The deputy came from behind, spun Yantis around and grabbed the rifle’s scope, Paradis said.
The deputy pushed Yantis. The rifle was still in Yantis’ hands, its barrel pointed at the ground. Yantis was trying to regain his footing.
Paradis said he does not know whether the rifle fired, but he thinks it might have discharged accidentally when the deputy grabbed Yantis and spun him, or when one of the deputy’s bullets pierced Yantis’ hand holding the rifle, hitting the gun and damaging it.
One deputy began shooting at Yantis, then the other deputy started shooting.
HANDCUFFS AND A HEART ATTACK
Donna Yantis said she and Paradis screamed at the deputies to stop.
Shot in the chest and abdomen, Jack Yantis fell to the ground. Neither deputy went to check on him. Paradis and Donna Yantis started running toward him.
“And then they threatened me and my nephew ... threw us on the middle of Highway 95, searched us and handcuffed us, and wouldn’t let us go take care of Jack,” Donna Yantis said.
Paradis said one deputy pointed his gun at Paradis’ head.
Donna Yantis had a heart attack.
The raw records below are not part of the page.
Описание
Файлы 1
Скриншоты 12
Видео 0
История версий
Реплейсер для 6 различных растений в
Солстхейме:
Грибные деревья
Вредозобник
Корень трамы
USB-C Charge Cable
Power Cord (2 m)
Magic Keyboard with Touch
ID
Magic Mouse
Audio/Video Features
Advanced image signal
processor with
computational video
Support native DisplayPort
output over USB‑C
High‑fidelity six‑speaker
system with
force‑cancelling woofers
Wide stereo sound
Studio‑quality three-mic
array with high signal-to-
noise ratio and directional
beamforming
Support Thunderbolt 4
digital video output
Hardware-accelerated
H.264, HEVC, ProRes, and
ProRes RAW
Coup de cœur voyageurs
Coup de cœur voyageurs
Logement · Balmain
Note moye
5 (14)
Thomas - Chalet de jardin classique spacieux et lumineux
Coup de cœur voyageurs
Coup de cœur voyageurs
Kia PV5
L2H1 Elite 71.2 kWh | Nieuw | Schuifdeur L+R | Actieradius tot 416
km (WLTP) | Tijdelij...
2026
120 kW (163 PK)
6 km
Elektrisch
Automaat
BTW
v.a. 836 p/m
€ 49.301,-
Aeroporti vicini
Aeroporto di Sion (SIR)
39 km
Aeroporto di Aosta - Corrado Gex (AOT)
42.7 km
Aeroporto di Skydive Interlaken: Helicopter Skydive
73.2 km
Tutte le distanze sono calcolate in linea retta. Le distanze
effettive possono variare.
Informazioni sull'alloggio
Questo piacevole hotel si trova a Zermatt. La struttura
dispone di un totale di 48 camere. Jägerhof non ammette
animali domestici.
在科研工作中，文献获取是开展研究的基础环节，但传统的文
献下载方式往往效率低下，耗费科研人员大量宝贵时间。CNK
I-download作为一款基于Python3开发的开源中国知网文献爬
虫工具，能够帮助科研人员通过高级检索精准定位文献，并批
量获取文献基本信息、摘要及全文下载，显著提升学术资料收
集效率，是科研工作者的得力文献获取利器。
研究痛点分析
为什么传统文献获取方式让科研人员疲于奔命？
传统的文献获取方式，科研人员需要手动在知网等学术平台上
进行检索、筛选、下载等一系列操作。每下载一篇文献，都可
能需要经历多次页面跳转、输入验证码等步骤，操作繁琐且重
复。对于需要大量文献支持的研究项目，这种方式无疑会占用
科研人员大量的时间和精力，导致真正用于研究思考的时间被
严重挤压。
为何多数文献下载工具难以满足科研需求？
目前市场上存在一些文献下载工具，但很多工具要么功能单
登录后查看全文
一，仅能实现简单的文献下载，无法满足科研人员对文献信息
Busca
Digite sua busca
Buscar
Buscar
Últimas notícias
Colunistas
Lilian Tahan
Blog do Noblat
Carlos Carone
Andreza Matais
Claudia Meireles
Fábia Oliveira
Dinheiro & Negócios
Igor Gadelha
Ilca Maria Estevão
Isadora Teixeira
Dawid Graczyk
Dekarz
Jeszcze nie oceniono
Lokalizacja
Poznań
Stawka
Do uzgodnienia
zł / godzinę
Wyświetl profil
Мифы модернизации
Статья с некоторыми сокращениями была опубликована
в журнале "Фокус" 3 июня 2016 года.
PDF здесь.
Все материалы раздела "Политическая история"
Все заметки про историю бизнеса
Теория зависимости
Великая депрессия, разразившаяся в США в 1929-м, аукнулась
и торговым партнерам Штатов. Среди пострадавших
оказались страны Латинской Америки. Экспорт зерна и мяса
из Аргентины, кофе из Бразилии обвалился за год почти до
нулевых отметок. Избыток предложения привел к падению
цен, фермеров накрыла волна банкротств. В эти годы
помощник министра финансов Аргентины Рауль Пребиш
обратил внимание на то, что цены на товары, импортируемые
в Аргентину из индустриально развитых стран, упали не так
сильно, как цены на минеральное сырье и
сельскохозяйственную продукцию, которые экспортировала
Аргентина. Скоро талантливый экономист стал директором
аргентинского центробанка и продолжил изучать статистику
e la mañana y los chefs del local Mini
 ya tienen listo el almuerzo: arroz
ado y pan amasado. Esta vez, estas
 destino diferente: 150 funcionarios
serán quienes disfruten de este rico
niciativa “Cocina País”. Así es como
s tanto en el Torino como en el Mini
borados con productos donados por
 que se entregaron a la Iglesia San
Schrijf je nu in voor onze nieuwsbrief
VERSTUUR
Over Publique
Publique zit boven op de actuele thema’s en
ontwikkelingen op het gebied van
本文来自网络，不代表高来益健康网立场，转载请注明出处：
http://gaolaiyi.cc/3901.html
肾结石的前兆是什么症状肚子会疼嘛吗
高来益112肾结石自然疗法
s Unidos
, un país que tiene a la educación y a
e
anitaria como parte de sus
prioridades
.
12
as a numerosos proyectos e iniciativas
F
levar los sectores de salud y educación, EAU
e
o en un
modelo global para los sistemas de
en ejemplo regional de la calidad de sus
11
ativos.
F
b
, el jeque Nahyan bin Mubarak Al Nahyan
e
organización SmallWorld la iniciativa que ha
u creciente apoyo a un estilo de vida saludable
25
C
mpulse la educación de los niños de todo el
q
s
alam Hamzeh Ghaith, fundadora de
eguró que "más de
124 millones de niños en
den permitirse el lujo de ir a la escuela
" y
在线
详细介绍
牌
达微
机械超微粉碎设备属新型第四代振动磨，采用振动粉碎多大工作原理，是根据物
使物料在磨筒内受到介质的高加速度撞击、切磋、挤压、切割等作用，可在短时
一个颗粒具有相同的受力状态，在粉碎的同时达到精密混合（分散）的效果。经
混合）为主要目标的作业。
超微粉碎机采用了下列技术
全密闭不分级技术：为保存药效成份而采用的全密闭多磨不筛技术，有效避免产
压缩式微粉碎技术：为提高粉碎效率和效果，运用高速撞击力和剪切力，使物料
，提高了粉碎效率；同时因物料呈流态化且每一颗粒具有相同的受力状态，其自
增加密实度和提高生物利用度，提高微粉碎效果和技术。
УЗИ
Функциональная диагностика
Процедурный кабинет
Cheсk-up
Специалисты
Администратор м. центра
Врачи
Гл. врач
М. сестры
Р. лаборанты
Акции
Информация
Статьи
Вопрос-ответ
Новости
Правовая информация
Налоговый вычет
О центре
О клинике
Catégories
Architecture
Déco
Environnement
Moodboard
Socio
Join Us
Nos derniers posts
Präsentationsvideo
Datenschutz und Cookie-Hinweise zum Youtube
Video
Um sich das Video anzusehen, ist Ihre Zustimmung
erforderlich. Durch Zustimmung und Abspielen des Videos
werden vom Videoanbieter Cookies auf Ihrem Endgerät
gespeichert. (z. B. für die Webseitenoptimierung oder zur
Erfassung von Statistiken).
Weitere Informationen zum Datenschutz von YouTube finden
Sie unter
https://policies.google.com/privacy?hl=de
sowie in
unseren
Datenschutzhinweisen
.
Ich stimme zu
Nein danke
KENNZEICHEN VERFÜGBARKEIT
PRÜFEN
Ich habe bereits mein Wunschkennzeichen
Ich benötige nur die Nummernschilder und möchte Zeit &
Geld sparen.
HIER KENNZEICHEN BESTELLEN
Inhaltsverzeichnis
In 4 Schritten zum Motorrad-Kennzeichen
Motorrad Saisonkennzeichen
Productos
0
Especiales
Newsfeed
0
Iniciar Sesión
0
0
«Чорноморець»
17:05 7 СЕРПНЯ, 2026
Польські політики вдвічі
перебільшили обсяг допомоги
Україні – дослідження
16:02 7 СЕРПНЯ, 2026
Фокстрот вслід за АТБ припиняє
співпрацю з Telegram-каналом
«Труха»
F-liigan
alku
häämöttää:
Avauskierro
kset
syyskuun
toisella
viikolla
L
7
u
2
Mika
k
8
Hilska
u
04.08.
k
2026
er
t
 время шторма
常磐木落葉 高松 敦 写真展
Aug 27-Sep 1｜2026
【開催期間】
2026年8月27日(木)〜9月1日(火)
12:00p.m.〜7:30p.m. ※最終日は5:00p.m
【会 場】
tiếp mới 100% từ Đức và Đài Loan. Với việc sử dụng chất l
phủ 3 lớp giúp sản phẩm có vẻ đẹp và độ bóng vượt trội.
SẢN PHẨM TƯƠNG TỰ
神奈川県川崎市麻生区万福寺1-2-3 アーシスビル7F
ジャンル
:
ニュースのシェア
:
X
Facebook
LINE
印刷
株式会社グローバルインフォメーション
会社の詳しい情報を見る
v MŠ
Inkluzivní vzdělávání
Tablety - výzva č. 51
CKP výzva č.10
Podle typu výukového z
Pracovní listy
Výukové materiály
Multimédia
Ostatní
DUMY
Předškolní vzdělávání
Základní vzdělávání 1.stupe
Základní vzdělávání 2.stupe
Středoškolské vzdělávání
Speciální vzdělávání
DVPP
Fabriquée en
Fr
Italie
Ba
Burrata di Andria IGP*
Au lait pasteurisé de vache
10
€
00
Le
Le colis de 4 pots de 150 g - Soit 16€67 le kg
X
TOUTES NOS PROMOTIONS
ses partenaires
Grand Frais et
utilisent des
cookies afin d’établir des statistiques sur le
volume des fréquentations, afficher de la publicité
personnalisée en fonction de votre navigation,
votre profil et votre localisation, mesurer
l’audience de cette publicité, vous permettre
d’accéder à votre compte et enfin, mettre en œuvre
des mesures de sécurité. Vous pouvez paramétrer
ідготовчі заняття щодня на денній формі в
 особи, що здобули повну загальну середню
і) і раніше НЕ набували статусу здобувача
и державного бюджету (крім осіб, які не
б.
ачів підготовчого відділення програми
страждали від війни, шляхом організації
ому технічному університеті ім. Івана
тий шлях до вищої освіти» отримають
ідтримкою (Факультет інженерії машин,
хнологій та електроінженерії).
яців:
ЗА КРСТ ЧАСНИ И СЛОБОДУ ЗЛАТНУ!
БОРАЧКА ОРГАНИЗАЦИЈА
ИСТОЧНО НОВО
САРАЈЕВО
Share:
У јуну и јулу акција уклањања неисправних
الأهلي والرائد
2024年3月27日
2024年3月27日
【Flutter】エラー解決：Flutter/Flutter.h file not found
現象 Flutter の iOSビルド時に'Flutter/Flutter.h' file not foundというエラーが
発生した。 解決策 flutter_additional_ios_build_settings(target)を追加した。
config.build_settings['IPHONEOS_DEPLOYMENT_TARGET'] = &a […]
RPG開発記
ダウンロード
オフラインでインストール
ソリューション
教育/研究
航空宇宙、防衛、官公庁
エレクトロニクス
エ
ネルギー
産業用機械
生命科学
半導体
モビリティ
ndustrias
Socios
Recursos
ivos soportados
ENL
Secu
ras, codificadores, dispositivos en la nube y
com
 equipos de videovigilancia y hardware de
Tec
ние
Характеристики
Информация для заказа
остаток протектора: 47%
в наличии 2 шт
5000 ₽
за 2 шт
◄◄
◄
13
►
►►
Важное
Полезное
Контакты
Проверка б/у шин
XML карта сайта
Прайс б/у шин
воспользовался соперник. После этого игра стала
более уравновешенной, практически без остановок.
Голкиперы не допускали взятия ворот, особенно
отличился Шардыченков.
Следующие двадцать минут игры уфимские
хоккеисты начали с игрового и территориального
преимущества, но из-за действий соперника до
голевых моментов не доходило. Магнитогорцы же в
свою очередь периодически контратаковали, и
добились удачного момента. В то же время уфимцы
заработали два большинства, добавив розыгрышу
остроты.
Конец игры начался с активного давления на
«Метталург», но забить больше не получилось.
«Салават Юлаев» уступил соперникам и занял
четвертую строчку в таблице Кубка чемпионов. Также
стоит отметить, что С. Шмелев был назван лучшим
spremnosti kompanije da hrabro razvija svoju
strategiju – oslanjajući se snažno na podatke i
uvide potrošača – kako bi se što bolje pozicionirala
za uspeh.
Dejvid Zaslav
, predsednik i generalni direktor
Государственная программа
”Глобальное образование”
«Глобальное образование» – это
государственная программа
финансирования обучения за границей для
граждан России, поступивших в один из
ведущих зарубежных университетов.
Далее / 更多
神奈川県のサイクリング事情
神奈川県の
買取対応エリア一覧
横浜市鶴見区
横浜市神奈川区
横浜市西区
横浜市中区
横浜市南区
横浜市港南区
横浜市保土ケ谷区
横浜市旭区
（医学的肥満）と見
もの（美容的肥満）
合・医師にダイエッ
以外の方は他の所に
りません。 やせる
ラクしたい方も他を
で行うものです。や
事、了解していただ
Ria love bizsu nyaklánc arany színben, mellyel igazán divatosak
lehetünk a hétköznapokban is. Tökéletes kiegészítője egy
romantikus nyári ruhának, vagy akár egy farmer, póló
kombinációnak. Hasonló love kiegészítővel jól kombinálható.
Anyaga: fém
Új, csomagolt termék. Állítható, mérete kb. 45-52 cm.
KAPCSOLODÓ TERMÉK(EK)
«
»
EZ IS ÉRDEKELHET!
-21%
Some time later, she was taken by ambulance to Midvale and then by helicopter to Saint Alphonsus Regional Medical Center in Boise, where she remained hospitalized Saturday.
Rumsey, the family friend at dinner, had been near the wrecked car when the shooting started and ran toward Jack. The deputies handcuffed him, too.
‘IT WAS A SENSELESS MURDER’
One deputy said he had been grazed by a bullet, Rumsey said. “I asked him, ‘Where?’ I said, ‘That’s bull----.’ There was no blood, no torn thread, no powder burn. There was nothing.”
After the shooting, Paradis said, the deputies’ demeanor was “smug” and “almost celebratory.”
A deputy walked over, pulled Yantis’ rifle from under his body and threw it into the grass.
“There was no shootout. It was a senseless murder,” the Yantis’ daughter, Sarah, told the Statesman.
My dad is dead and the two deputies who killed him are on paid vacation. That makes me angry.
Sarah Yantis, daughter
Meanwhile, the bull was still alive, slowly bleeding out on the roadway. Family members asked the deputies to put it down to end its suffering. No one did.
“The bull ended up lying there for two hours,” Paradis said, “suffocating in his own lung blood because they shot him in the gut.”